Interessant. Ich persoenlich kenne wirklich niemanden, dem die Syntax von Scala besser gefaellt, als die einfache und gut lesbare Syntax von Java. Die einfache Syntax ist doch _das_ Argument fuer Java. Aber wahrscheinlich haengt das jetzt mit der Definition von "besser" zusammen ;-)

Zum IDE Support: Das der so schlecht ist, liegt wohl auch an der Komplexitaet von Scala. 



			
				JetBrains hat gesagt.:
			
		

> Scala is too complex and it's very hard to make a good tooling support for it



Da es bisher keine zufriedenstellende IDE gibt, ist diese Aussage wohl net ganz falsch...


----------



## Landei (30. Jul 2011)

"Wir sind zu doof, die IDE für eine etwas komplexere Sprache anzupassen - machen wir uns doch eine einfachere Sprache!" LOL!


----------



## schalentier (30. Jul 2011)

Landei hat gesagt.:


> "Wir sind zu doof, die IDE für eine etwas komplexere Sprache anzupassen - machen wir uns doch eine einfachere Sprache!" LOL!



Bekommt halt nur auch niemand anderes hin. *kopfkratz* woran liegt das nur? Aber wahrscheinlich haste Recht, die Entwickler sind einfach nur zu doof.


----------



## escalate (30. Jul 2011)

schalentier hat gesagt.:


> Bekommt halt nur auch niemand anderes hin.


Naja, wie viele haben es denn schon probiert? Die Tool-Unterstützung für Scala wurde viel zu lange vernachlässigt, jetzt scheint es ja deutlich besser zu werden.
Wenn ich mir anschaue, wie die Handvoll an Leuten Fortschritte macht habe ich keine allzu großen Bedenken für die nähere Zukunft. "Ausreichend" ist es jetzt auch schon, denke ich.



> *kopfkratz* woran liegt das nur? Aber wahrscheinlich haste Recht, die Entwickler sind einfach nur zu doof.


Wahrscheinlich, da müssten sich einfach noch ein paar mehr richtige Scala-Programmierer hinsetzen dann wird das schon


----------



## Bronko (1. Aug 2011)

Hi Ho,
bei mir läuft Eclipse 3.7 und das Scala plugin (2.9.0.1) ziemlich problemlos.
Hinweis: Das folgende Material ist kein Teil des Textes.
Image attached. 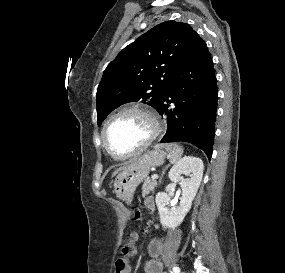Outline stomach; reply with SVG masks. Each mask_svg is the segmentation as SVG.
<instances>
[{
    "label": "stomach",
    "mask_w": 285,
    "mask_h": 273,
    "mask_svg": "<svg viewBox=\"0 0 285 273\" xmlns=\"http://www.w3.org/2000/svg\"><path fill=\"white\" fill-rule=\"evenodd\" d=\"M165 157L166 152L156 147L127 165L114 181L116 195L129 204L137 186L148 177L150 169L162 165Z\"/></svg>",
    "instance_id": "0dacf381"
}]
</instances>
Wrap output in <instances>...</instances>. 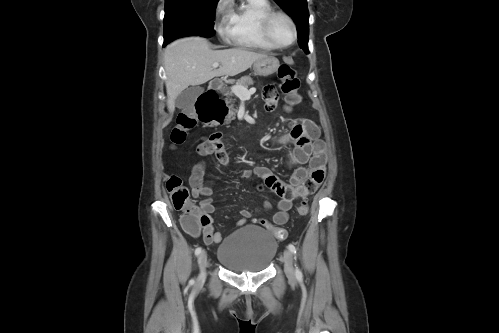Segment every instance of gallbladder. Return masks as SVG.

Installation war sehr einfach.
Code Completion z.b. laufen bisher reibungslos, kompilieren geht auch sehr schnell (1-3 Sekunden).
Zu beachten ist folgendes:

https://www.assembla.com/spaces/scala-ide/wiki/Setup


EDIT:
Übrigens diesen Fehler kennen ich wenn du die jre/jdk nicht richtig in deinem OS System (java_home) oder in Eclipse unter deinem Projekt -> Properties -> java Build Path -> Libraries eingebunden hast.
Denke daran das die Sun/Oracle jvm empfohlen wird.


----------